* _Exercise instructions_
Tally the lines in the entries where the string "knob" appears, and write only the total.

Document structure recognition data
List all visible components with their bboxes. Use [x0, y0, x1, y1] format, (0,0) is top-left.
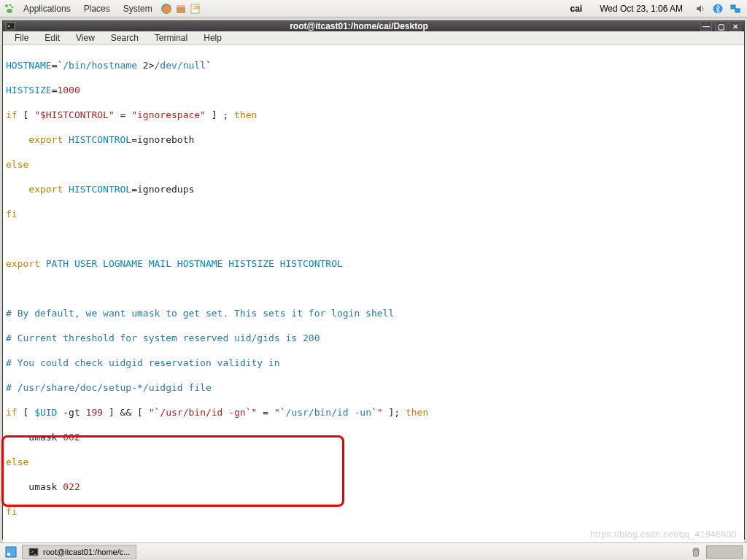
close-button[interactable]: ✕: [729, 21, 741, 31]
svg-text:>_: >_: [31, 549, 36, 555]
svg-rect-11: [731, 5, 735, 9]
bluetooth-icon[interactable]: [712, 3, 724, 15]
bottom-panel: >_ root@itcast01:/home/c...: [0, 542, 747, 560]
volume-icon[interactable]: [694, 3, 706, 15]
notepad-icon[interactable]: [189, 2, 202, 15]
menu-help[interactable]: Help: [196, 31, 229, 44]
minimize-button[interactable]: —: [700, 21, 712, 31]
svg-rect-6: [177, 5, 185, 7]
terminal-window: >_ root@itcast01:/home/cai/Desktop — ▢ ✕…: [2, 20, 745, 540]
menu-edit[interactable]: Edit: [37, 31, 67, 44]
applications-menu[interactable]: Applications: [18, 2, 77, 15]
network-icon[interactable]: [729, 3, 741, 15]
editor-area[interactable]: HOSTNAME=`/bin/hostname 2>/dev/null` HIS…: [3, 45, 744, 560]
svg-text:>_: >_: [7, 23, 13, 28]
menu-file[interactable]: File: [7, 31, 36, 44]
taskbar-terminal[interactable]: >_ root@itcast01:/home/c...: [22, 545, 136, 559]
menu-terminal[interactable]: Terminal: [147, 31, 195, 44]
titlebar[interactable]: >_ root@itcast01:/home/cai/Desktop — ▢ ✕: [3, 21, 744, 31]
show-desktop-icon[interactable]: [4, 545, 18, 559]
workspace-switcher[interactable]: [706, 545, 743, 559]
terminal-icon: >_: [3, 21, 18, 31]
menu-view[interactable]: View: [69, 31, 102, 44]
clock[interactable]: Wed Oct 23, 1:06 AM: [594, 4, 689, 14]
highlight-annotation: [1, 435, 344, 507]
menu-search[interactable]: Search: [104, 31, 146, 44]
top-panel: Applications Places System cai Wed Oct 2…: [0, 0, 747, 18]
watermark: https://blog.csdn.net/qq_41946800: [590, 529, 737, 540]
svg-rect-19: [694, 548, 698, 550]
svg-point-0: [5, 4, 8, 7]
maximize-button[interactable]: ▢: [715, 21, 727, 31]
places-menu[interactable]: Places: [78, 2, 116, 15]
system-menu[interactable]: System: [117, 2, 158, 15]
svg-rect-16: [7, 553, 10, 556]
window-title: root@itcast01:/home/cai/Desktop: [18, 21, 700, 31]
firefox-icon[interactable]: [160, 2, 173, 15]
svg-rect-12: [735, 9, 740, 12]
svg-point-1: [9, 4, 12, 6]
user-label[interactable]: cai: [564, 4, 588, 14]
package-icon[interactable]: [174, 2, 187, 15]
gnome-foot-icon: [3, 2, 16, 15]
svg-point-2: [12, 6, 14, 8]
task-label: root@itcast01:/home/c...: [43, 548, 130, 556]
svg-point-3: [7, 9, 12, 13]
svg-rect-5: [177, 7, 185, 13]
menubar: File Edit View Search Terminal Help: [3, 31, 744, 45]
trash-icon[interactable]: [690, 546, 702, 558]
* * *
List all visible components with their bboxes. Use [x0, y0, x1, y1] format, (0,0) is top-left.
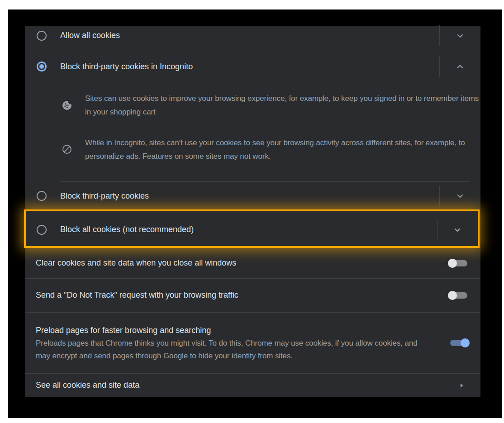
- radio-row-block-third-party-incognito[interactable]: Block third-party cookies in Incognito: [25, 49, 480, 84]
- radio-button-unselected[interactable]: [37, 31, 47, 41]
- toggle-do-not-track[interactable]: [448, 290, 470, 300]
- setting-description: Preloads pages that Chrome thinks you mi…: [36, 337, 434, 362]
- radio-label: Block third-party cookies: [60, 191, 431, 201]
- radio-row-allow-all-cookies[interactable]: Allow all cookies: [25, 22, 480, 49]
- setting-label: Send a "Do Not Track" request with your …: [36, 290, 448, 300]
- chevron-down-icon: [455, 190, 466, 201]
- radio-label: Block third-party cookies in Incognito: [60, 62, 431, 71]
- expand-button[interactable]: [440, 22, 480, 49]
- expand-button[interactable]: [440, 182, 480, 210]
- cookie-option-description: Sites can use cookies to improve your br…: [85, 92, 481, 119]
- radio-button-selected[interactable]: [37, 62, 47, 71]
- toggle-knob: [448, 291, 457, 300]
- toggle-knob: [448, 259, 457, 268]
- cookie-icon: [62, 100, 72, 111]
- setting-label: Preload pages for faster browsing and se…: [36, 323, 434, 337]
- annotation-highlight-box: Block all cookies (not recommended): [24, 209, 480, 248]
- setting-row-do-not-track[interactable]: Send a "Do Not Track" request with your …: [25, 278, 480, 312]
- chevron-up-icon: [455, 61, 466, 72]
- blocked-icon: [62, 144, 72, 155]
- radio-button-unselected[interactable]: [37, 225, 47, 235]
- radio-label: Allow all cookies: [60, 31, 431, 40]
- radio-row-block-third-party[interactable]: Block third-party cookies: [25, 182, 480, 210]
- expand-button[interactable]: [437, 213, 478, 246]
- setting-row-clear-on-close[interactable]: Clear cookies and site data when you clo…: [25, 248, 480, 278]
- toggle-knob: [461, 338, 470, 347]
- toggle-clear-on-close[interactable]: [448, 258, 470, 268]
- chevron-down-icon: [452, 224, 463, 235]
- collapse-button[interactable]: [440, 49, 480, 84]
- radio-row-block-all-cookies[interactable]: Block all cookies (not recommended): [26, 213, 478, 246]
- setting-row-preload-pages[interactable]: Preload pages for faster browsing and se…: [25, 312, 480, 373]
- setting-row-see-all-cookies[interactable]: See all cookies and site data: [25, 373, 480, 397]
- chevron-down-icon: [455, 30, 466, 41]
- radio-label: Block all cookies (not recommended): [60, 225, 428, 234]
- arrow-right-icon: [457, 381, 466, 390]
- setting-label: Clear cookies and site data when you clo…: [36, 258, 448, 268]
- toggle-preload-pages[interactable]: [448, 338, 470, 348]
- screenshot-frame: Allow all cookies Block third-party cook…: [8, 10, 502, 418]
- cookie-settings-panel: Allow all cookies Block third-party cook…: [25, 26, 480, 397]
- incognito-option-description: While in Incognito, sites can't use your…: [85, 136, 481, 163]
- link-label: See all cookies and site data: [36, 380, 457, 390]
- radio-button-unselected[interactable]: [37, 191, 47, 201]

* _Exercise solution_
3